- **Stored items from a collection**
== Segment start ==

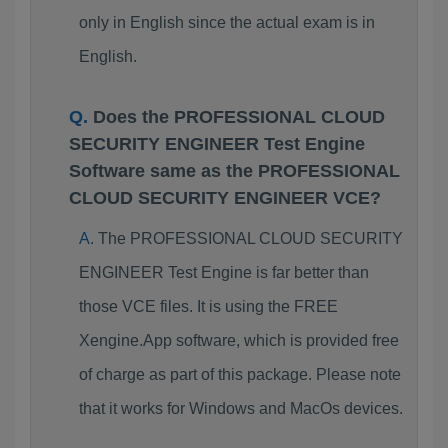
only in English since the actual exam is in
English.
Does the PROFESSIONAL CLOUD
SECURITY ENGINEER Test Engine
Software same as the PROFESSIONAL
CLOUD SECURITY ENGINEER VCE?
The PROFESSIONAL CLOUD SECURITY
ENGINEER Test Engine is far better than
those VCE files. It is using the FREE
Xengine.App software, which is provided free
of charge as part of this package. Please note
that it works for Windows and MacOs devices.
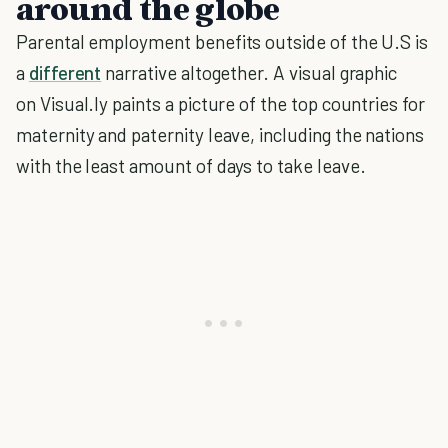
around the globe
Parental employment benefits outside of the U.S is
a
different
narrative altogether. A visual graphic
on Visual.ly paints a picture of the top countries for
maternity and paternity leave, including the nations
with the least amount of days to take leave.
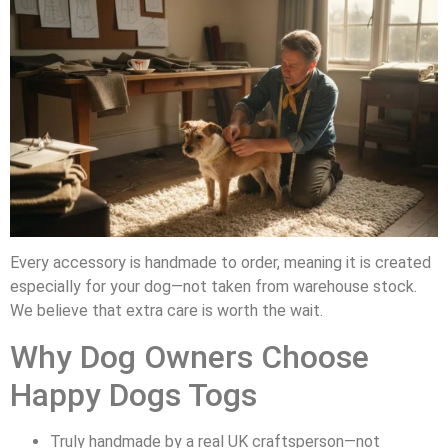
Every accessory is handmade to order, meaning it is created
especially for your dog—not taken from warehouse stock.
We believe that extra care is worth the wait.
Why Dog Owners Choose
Happy Dogs Togs
Truly handmade by a real UK craftsperson—not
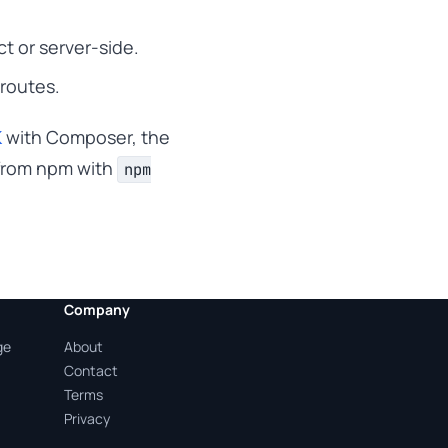
 or server-side.
 routes.
K
with Composer, the
rom npm with
npm
Company
ge
About
Contact
Terms
Privacy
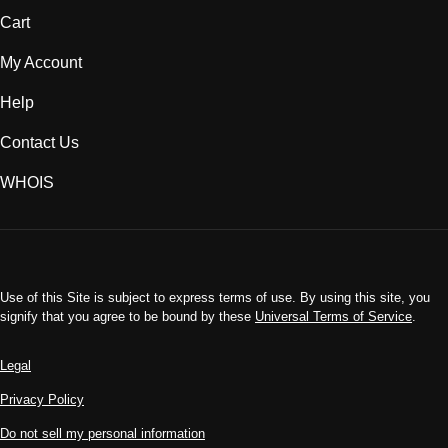
Cart
My Account
Help
Contact Us
WHOIS
INR
Use of this Site is subject to express terms of use. By using this site, you
signify that you agree to be bound by these
Universal Terms of Service
.
Legal
Privacy Policy
Do not sell my personal information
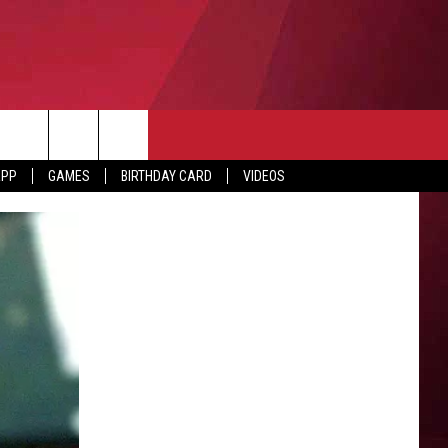
APP
GAMES
BIRTHDAY CARD
VIDEOS
O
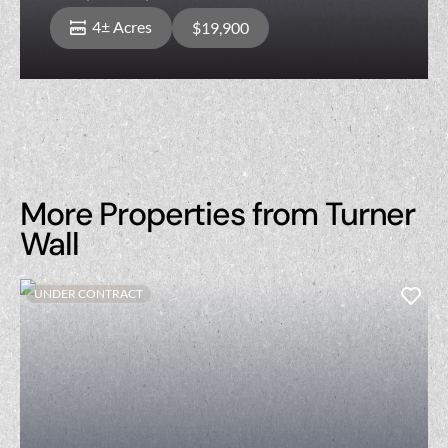
and Roughly 540 Feet of Road Frontage
4± Acres
$19,900
on Fayette St
More Properties from Turner
Wall
UNDER CONTRACT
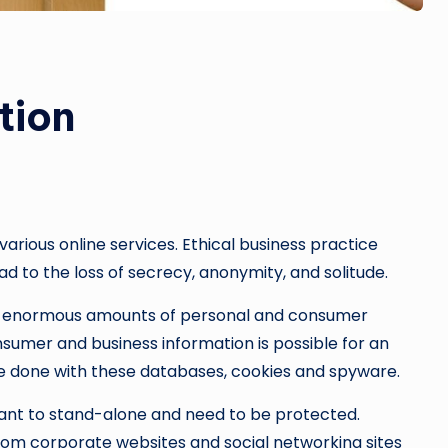
tion
various online services. Ethical business practice
d to the loss of secrecy, anonymity, and solitude.
e enormous amounts of personal and consumer
sumer and business information is possible for an
 be done with these databases, cookies and spyware.
ant to stand-alone and need to be protected.
rom corporate websites and social networking sites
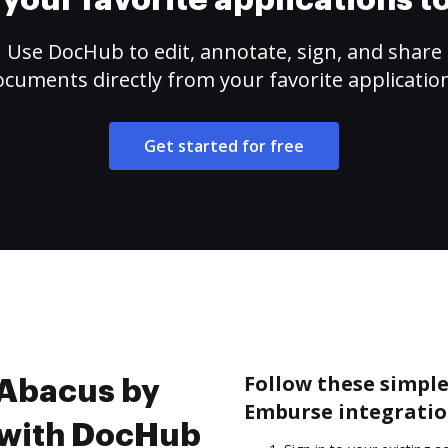
your favorite applications 
Use DocHub to edit, annotate, sign, and share
cuments directly from your favorite applicatio
Get started for free
Follow these simple
 Abacus by
Emburse integratio
 with DocHub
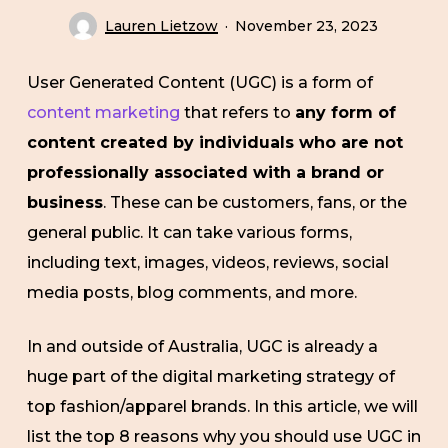
Lauren Lietzow
November 23, 2023
User Generated Content (UGC) is a form of
content marketing
that refers to
any form of
content created by individuals who are not
professionally associated with a brand or
business
. These can be customers, fans, or the
general public. It can take various forms,
including text, images, videos, reviews, social
media posts, blog comments, and more.
In and outside of Australia, UGC is already a
huge part of the digital marketing strategy of
top fashion/apparel brands. In this article, we will
list the top 8 reasons why you should use UGC in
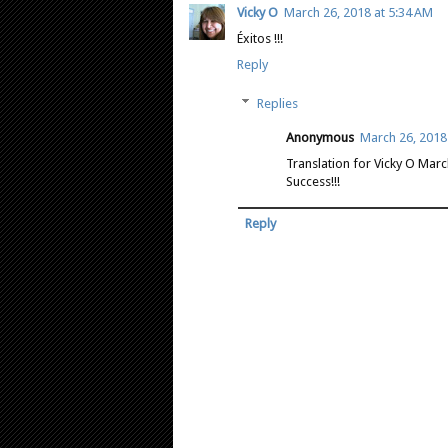
Vicky O
March 26, 2018 at 5:34 AM
Éxitos !!!
Reply
Replies
Anonymous
March 26, 2018
Translation for Vicky O Mar
Success!!!
Reply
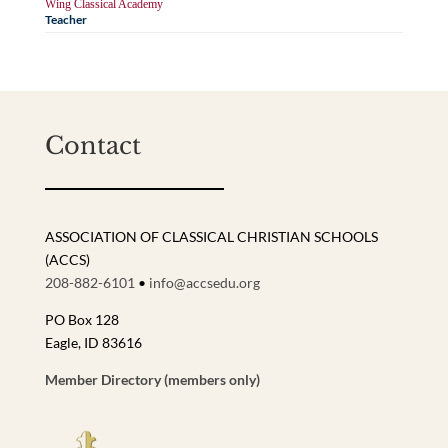
Wing Classical Academy
Teacher
Contact
ASSOCIATION OF CLASSICAL CHRISTIAN SCHOOLS
(ACCS)
208-882-6101
•
info@accsedu.org
PO Box 128
Eagle, ID 83616
Member Directory (members only)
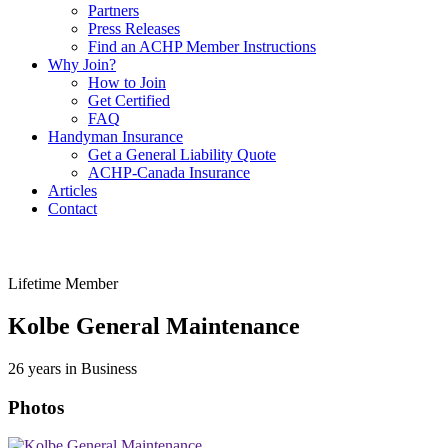
Partners
Press Releases
Find an ACHP Member Instructions
Why Join?
How to Join
Get Certified
FAQ
Handyman Insurance
Get a General Liability Quote
ACHP-Canada Insurance
Articles
Contact
Lifetime Member
Kolbe General Maintenance
26 years in Business
Photos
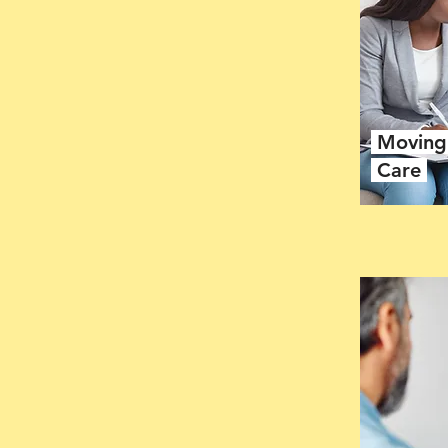
Moving 
Care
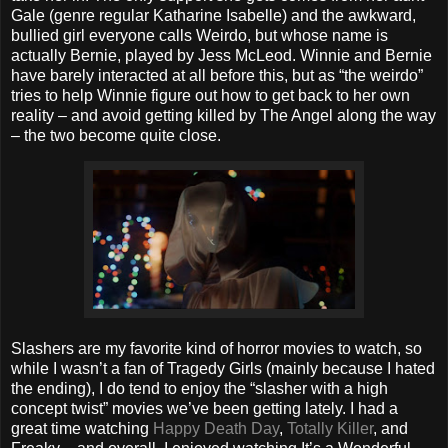
Gale (genre regular Katharine Isabelle) and the awkward,
bullied girl everyone calls Weirdo, but whose name is
actually Bernie, played by Jess McLeod. Winnie and Bernie
have barely interacted at all before this, but as “the weirdo”
tries to help Winnie figure out how to get back to her own
reality – and avoid getting killed by The Angel along the way
– the two become quite close.
Slashers are my favorite kind of horror movies to watch, so
while I wasn’t a fan of Tragedy Girls (mainly because I hated
the ending), I do tend to enjoy the “slasher with a high
concept twist” movies we’ve been getting lately. I had a
great time watching
Happy Death Day
,
Totally Killer
, and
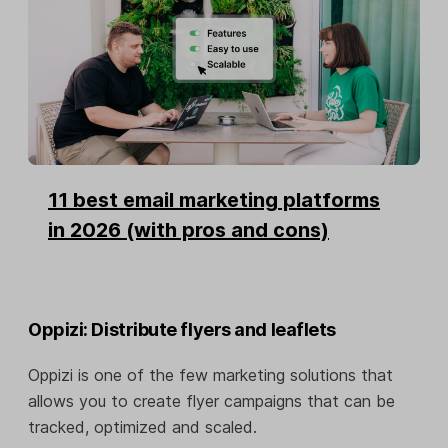
11 best email marketing platforms
in 2026 (with pros and cons)
Oppizi: Distribute flyers and leaflets
Oppizi is one of the few marketing solutions that
allows you to create flyer campaigns that can be
tracked, optimized and scaled.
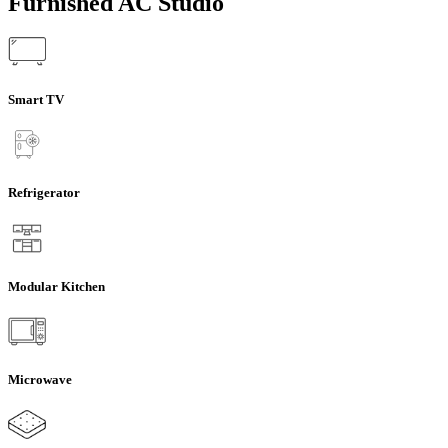
Furnished AC Studio
Smart TV
Refrigerator
Modular Kitchen
Microwave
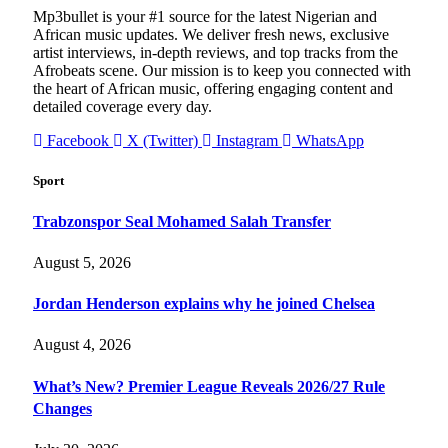
Mp3bullet is your #1 source for the latest Nigerian and
African music updates. We deliver fresh news, exclusive
artist interviews, in-depth reviews, and top tracks from the
Afrobeats scene. Our mission is to keep you connected with
the heart of African music, offering engaging content and
detailed coverage every day.
Facebook
X (Twitter)
Instagram
WhatsApp
Sport
Trabzonspor Seal Mohamed Salah Transfer
August 5, 2026
Jordan Henderson explains why he joined Chelsea
August 4, 2026
What’s New? Premier League Reveals 2026/27 Rule
Changes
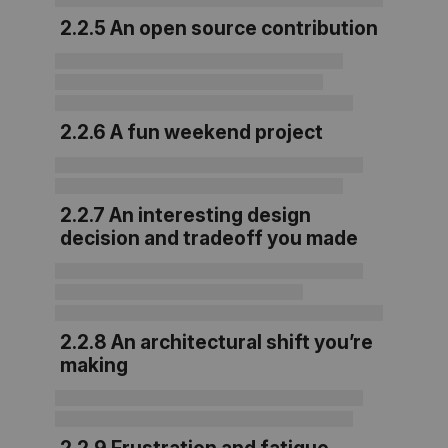
2.2.5 An open source contribution
2.2.6 A fun weekend project
2.2.7 An interesting design
decision and tradeoff you made
2.2.8 An architectural shift you’re
making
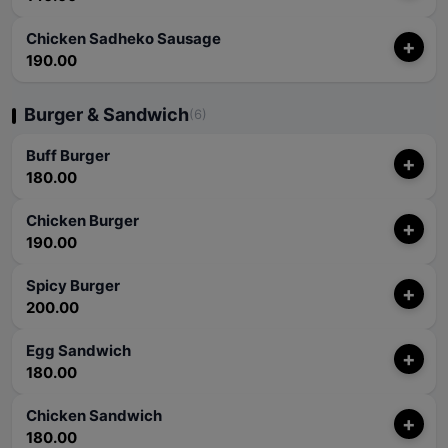
Chicken Sadheko Sausage
+
190.00
Burger & Sandwich
(6)
Buff Burger
+
180.00
Chicken Burger
+
190.00
Spicy Burger
+
200.00
Egg Sandwich
+
180.00
Chicken Sandwich
+
180.00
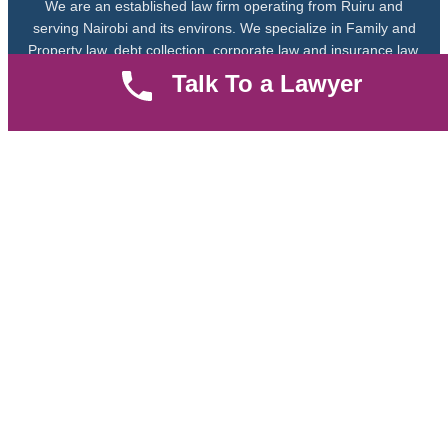
We are an established law firm operating from Ruiru and
serving Nairobi and its environs. We specialize in Family and
Property law, debt collection, corporate law and insurance law.
Talk To a Lawyer
Quick LInks
Useful Links
About us
Help Center
Careers
Contact Us
News & Articles
FAQ
Legal Notice
Parent Community
Work Hours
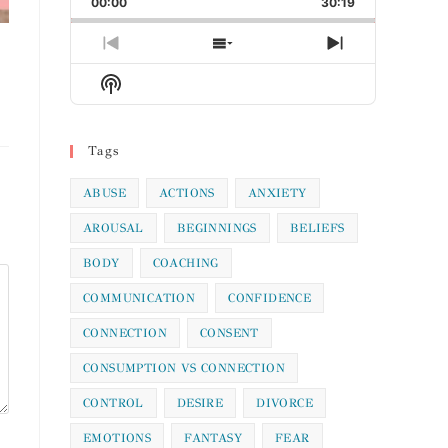
00:00
Rate
30:19
Episode
Previous
Show
Next
Episode
Episodes
Episode
Show
List
Podcast
Information
Tags
ABUSE
ACTIONS
ANXIETY
AROUSAL
BEGINNINGS
BELIEFS
BODY
COACHING
COMMUNICATION
CONFIDENCE
CONNECTION
CONSENT
CONSUMPTION VS CONNECTION
CONTROL
DESIRE
DIVORCE
EMOTIONS
FANTASY
FEAR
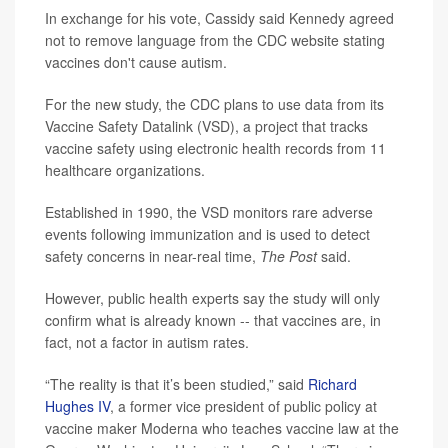
In exchange for his vote, Cassidy said Kennedy agreed
not to remove language from the CDC website stating
vaccines don't cause autism.
For the new study, the CDC plans to use data from its
Vaccine Safety Datalink (VSD), a project that tracks
vaccine safety using electronic health records from 11
healthcare organizations.
Established in 1990, the VSD monitors rare adverse
events following immunization and is used to detect
safety concerns in near-real time,
The Post
said.
However, public health experts say the study will only
confirm what is already known -- that vaccines are, in
fact, not a factor in autism rates.
“The reality is that it’s been studied,” said
Richard
Hughes IV
, a former vice president of public policy at
vaccine maker Moderna who teaches vaccine law at the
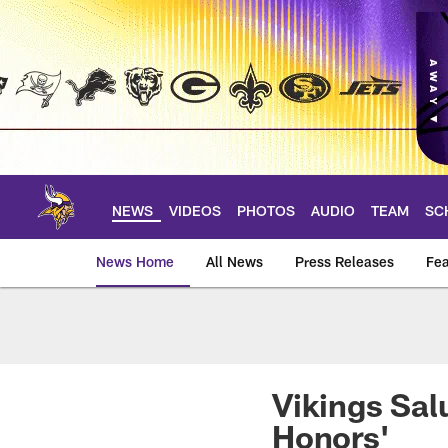
Skip
to
main
content
NEWS
VIDEOS
PHOTOS
AUDIO
TEAM
SC
News Home
All News
Press Releases
Fea
News | Minnesota V
Vikings Sal
Honors'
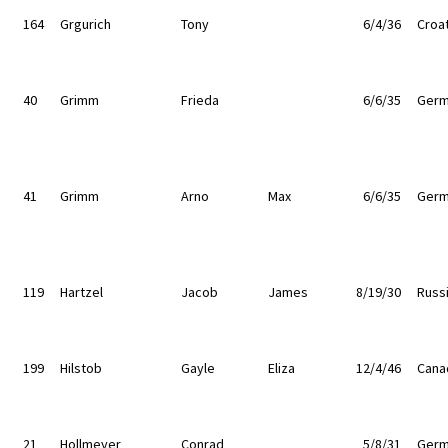
164
Grgurich
Tony
6/4/36
Croat
40
Grimm
Frieda
6/6/35
Germ
41
Grimm
Arno
Max
6/6/35
Germ
119
Hartzel
Jacob
James
8/19/30
Russ
199
Hilstob
Gayle
Eliza
12/4/46
Cana
21
Hollmeyer
Conrad
5/8/31
Germ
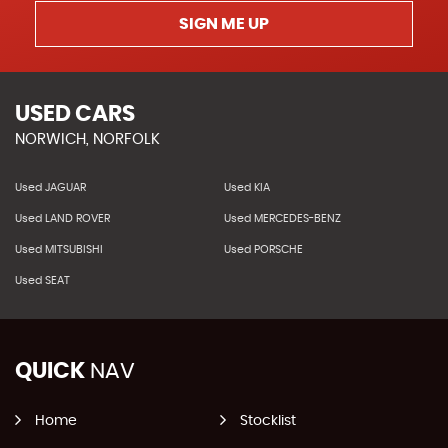
SIGN ME UP
USED CARS
NORWICH, NORFOLK
Used JAGUAR
Used KIA
Used LAND ROVER
Used MERCEDES-BENZ
Used MITSUBISHI
Used PORSCHE
Used SEAT
QUICK
NAV
Home
Stocklist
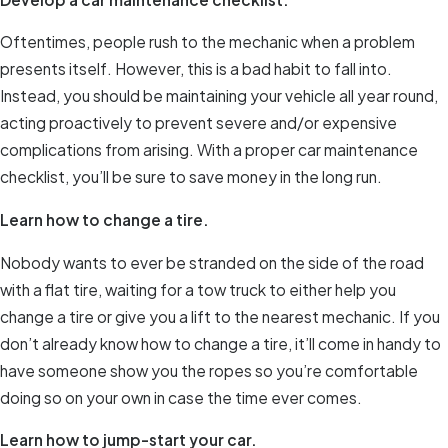
Oftentimes, people rush to the mechanic when a problem
presents itself. However, this is a bad habit to fall into.
Instead, you should be maintaining your vehicle all year round,
acting proactively to prevent severe and/or expensive
complications from arising. With a proper car maintenance
checklist, you’ll be sure to save money in the long run.
Learn how to change a tire.
Nobody wants to ever be stranded on the side of the road
with a flat tire, waiting for a tow truck to either help you
change a tire or give you a lift to the nearest mechanic. If you
don’t already know how to change a tire, it’ll come in handy to
have someone show you the ropes so you’re comfortable
doing so on your own in case the time ever comes.
Learn how to jump-start your car.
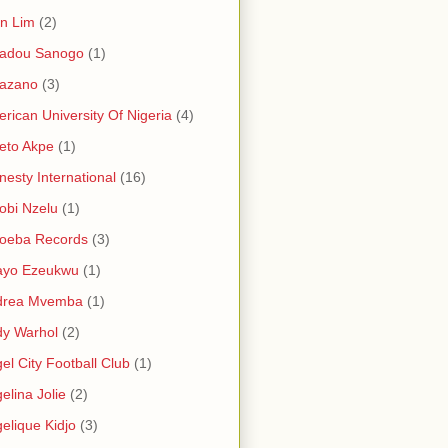
in Lim
(2)
adou Sanogo
(1)
azano
(3)
rican University Of Nigeria
(4)
eto Akpe
(1)
esty International
(16)
bi Nzelu
(1)
oeba Records
(3)
ayo Ezeukwu
(1)
drea Mvemba
(1)
y Warhol
(2)
el City Football Club
(1)
elina Jolie
(2)
elique Kidjo
(3)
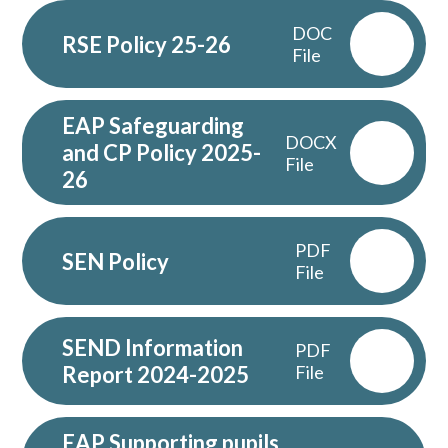
DOC
RSE Policy 25-26
File
EAP Safeguarding
DOCX
and CP Policy 2025-
File
26
PDF
SEN Policy
File
SEND Information
PDF
Report 2024-2025
File
EAP Supporting pupils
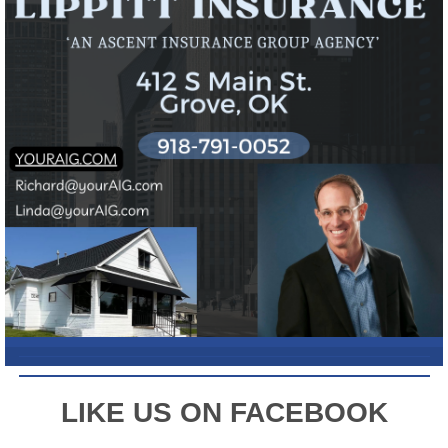
L
IKE US ON FACEBOOK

== Segment end ==

- **PROBLEM REQUIREMENTS**
Please copy every line of the records above in which "using" appears.

- **OUTPUT FOR THIS EXERCISE**
those VCE files. It is using the FREE
Use of this Site is subject to express terms of use. By using this site, you
vaccine safety using electronic health records from 11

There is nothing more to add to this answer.